Aksi Korvre Muspika kecamatan Teluknaga di wilayah Desa Kampung Melayu Barat
KABUPATEN TANGERANG,- Pemerintah Kecamatan Teluknaga bersama unsur Forkopimcam kembali menggelar aksi korve atau gotong royong massal di wilayah Desa Kampung Melayu Barat, Kecamatan Teluknaga, Jumat, 8 Mei 2026. Kegiatan kali ini difokuskan pada pembersihan sampah di ruas jalan utama, drainase hingga aliran kali di kawasan Kampung Sloyong, Jalan Teladan II.
Aksi bersih-bersih tersebut dipimpin langsung Camat Teluknaga, Kurnia, S.STP., M.Si., didampingi Kapolsek Teluknaga Iptu Kevin, Kasi Binwasdes kecamatan Teluknaga, Kepala Desa Kampung Melayu Barat Subur Maryono, serta jajaran pemerintah kecamatan dan desa.
Sejumlah personel dari Polsek Teluknaga, Koramil Teluknaga, DLHK Kabupaten Tangerang, Karang Taruna, hingga warga setempat tampak turun langsung membawa alat kebersihan untuk mengangkat sampah yang menyumbat saluran air dan bantaran kali.
“Korve rutin ini bukan sekadar kegiatan seremonial. Kami ingin membangun kesadaran bersama bahwa lingkungan yang bersih adalah tanggung jawab semua pihak,” ujar Camat Teluknaga, Kurnia, di sela kegiatan.
Menurutnya, persoalan sampah dan drainase yang tersumbat masih menjadi salah satu penyebab munculnya genangan di sejumlah titik wilayah Teluknaga, terutama saat curah hujan meningkat.
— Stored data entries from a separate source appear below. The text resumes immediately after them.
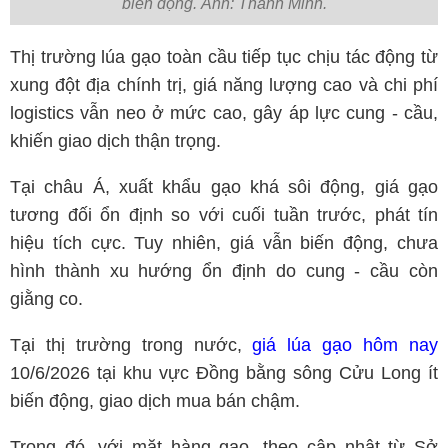
biến động. Ảnh: Thanh Minh.
Thị trường lúa gạo toàn cầu tiếp tục chịu tác động từ
xung đột địa chính trị, giá năng lượng cao và chi phí
logistics vẫn neo ở mức cao, gây áp lực cung - cầu,
khiến giao dịch thận trọng.
Tại châu Á, xuất khẩu gạo khá sôi động, giá gạo
tương đối ổn định so với cuối tuần trước, phát tín
hiệu tích cực. Tuy nhiên, giá vẫn biến động, chưa
hình thành xu hướng ổn định do cung - cầu còn
giằng co.
Tại thị trường trong nước,
giá lúa gạo hôm nay
10/6/2026 tại khu vực Đồng bằng sông Cửu Long ít
biến động, giao dịch mua bán chậm.
Trong đó, với mặt hàng gạo, theo cập nhật từ Sở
Karena itu, kegiatan gotong royong rutin dinilai penting untuk menjaga fungsi saluran air tetap optimal.
Kurnia menegaskan, gerakan korve yang digelar setiap Jumat itu menjadi bagian dari upaya mewujudkan lingkungan yang Aman, Sehat, Resik dan Indah (ASRI), sekaligus menghidupkan kembali budaya gotong royong di tengah masyarakat.
“Kalau lingkungan bersih, masyarakat juga akan merasa nyaman dan sehat. Kami berharap kegiatan ini tidak berhenti di tingkat pemerintah saja, tetapi menjadi kebiasaan bersama warga,” katanya.
Ia juga mengapresiasi keterlibatan seluruh unsur Muspika, perangkat desa, pemuda Karang Taruna hingga masyarakat yang dinilai aktif menjaga kebersihan lingkungan secara sukarela.
Pemerintah Kecamatan Teluknaga berharap gerakan bersih lingkungan tersebut dapat menjadi contoh kolaborasi antara pemerintah dan masyarakat dalam menjaga kawasan permukiman tetap tertata dan bebas dari tumpukan sampah. (NBL)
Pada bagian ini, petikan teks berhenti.